Mas a investigação, publicada na nova edição da Trends in Ecology and Evolution, “mostra que as capacidades numéricas básicas estão bastante difundidas no reino animal e que podem ser vantajosas na luta pela sobrevivência”.
Bons com números
Para este estudo, o neurobiólogo Andreas Nieder, da Universidade de Tuebingen, na Alemanha, explorou a literatura atual sobre a forma como as diferentes espécies de animais compreendem os números.
Depois de perscrutar quase 150 artigos científicos sobre o tema, Nieder concluiu que “a competência numérica está presente em quase todos os ramos da árvore da vida animal”.
E como seria de prever, a análise também revela que muitas espécies dependem dos números para encontrar comida.
Por exemplo, nos estudos laboratoriais, percebeu-se que os sapos Bombina orientalis dependem de um método chamado “sistema numérico aproximado” para escolherem entre diversos grupos de alimentos. Para os sapos, não há muita diferença entre um grupo com 3 ou 4 alimentos, mas quando os números mudavam para 3 contra 6, ou 4 contra 8, os sapos selecionavam sempre o grupo com o número mais elevado.
E também já foi demonstrado que as abelhas, quando saem da colmeia e viajam até a um campo de flores, memorizam o número de pontos de referência por onde passam, sabendo assim qual é o caminho de regresso a casa. E a formiga do deserto Cataglyphis fortis conta os seus passos para saber a distância a que está do ninho.
E outras espécies, como os lobos-cinzentos, precisam de saber o número exato de animais na sua matilha para caçar presas específicas. Para caçar alces, por exemplo, são necessários entre 6 a 8 lobos, mas para caçar um bisonte, é preciso uma matilha de 9 a 13 lobos.
Os animais caçados pelos lobos também usam os números em seu proveito; os alces dispersam-se em manadas mais pequenas para evitar encontros com predadores, ou reúnem-se em manadas maiores para reduzirem as probabilidades de se tornarem vítimas, uma tática descrita na biologia por “segurança numérica”.
Lutar ou fugir
Muitas espécies precisam de avaliar a força e o número relativo de oponentes antes de lutarem por território ou por um parceiro.
Por exemplo, sabe-se que, antes de optarem por atacar, os grupos de leoas ouvem atentamente os rugidos de outros grupos nas proximidades. Numa experiência realizada no Parque Nacional do Serengeti, na Tanzânia, um grupo de leoas ouviu gravações de uma leoa desconhecida a rugir, motivando o grupo a atacar.

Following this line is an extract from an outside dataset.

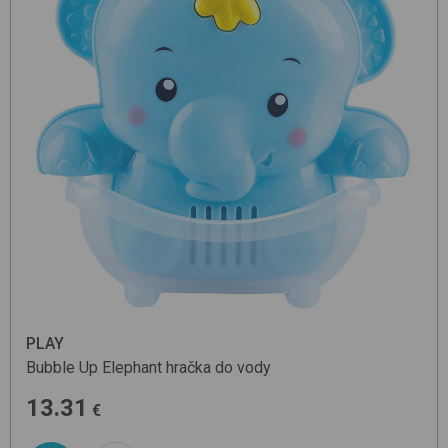
PLAY
Bubble Up Elephant
hračka do vody
13.31
€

Mas quando ouviram gravações de três ou mais leoas, hesitaram. A melhor forma de prever se as leoas escolhiam aproximar-se ou não residia na proporção entre o número de defensores adultos e o número de intrusos.

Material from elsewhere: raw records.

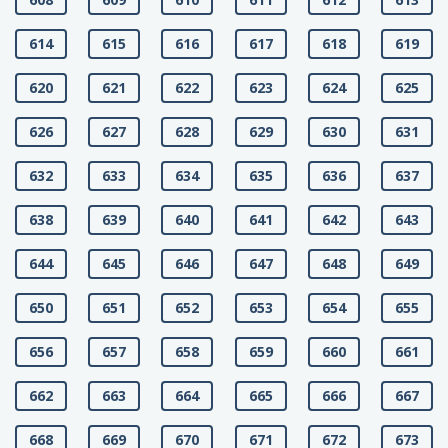
614
615
616
617
618
619
620
621
622
623
624
625
626
627
628
629
630
631
632
633
634
635
636
637
638
639
640
641
642
643
644
645
646
647
648
649
650
651
652
653
654
655
656
657
658
659
660
661
662
663
664
665
666
667
668
669
670
671
672
673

“Como é óbvio, estavam a avaliar o número de indivíduos nos seus grupos para situações do quotidiano”, diz Nieder. “Portanto, a capacidade de discriminar números tem fortes benefícios em termos de sobrevivência e de reprodução.”

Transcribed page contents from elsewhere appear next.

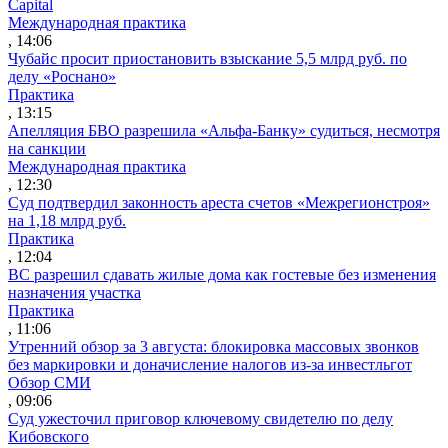
Capital
Международная практика
, 14:06
Чубайс просит приостановить взыскание 5,5 млрд руб. по
делу «Роснано»
Практика
, 13:15
Апелляция БВО разрешила «Альфа-Банку» судиться, несмотря
на санкции
Международная практика
, 12:30
Суд подтвердил законность ареста счетов «Межрегионстроя»
на 1,18 млрд руб.
Практика
, 12:04
ВС разрешил сдавать жилые дома как гостевые без изменения
назначения участка
Практика
, 11:06
Утренний обзор за 3 августа: блокировка массовых звонков
без маркировки и доначисление налогов из-за инвестльгот
Обзор СМИ
, 09:06
Суд ужесточил приговор ключевому свидетелю по делу
Кибовского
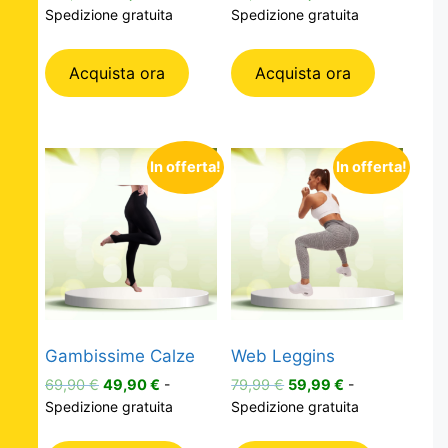
prezzo
prezzo
prezzo
prezzo
Spedizione gratuita
Spedizione gratuita
originale
attuale
originale
attuale
era:
è:
era:
è:
Acquista ora
Acquista ora
109,99 €.
79,99 €.
99,99 €.
59,90 €.
In offerta!
In offerta!
Gambissime Calze
Web Leggins
Il
Il
Il
Il
69,90
€
49,90
€
-
79,99
€
59,99
€
-
prezzo
prezzo
prezzo
prezzo
Spedizione gratuita
Spedizione gratuita
originale
attuale
originale
attuale
era:
è:
era:
è:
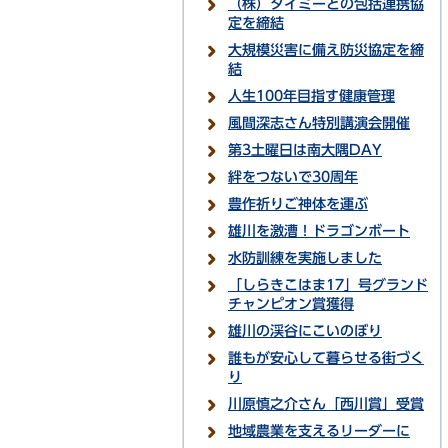
（株）タイミーとの包括連携協
定を締結
大規模災害に備え防災協定を締
結
人生100年目指す健康管理
風間深志さん特別講演会開催
第3土曜日は南大隅DAY
絆をつないで30周年
豊作祈りご神体を運ぶ
雄川を激漕！ドラゴンボート
水防訓練を実施しました
「しらきこはま17」号グランド
チャンピオン賞獲得
雄川の渓谷にこいのぼり
誰もが安心して暮らせる街づく
り
川原慎之介さん「西川賞」受賞
地域農業を支えるリーダーに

‘Absolutamente fascinante’
Karl Berg, ornitólogo da Universidade do Texas Rio Grande Valley, em Brownsville, concorda que muitos animais têm “formas sofisticadas de medir ou estimar a abundância”.
Por exemplo, na Venezuela, Berg observou jovens fêmeas de papagaios Forpus passerinus a abandonarem a área onde nasceram, enquanto que os machos não saíam do mesmo lugar. Mas em alguns anos, acontece o oposto.
“As aves decidem ficar ou partir dependendo da abundância de comida e da proporção de género” – o que significa que se regulam pela quantidade de machos e fêmeas, diz Berg. “É absolutamente fascinante que consigam estimar algo assim. Não sabemos como é que fazem isto.”
“O importante em todos estes estudos é descobrir como é que a competência numérica está ligada à condição física, ou seja, ao sucesso reprodutivo durante a vida de um animal”, diz Berg.
“No seu estudo, Nieder alerta que são necessárias mais investigações, mas estas pesquisas são complexas e morosas”, diz Berg. “Se quisermos realmente obter resultados significativos, é algo que só pode ser feito na natureza.”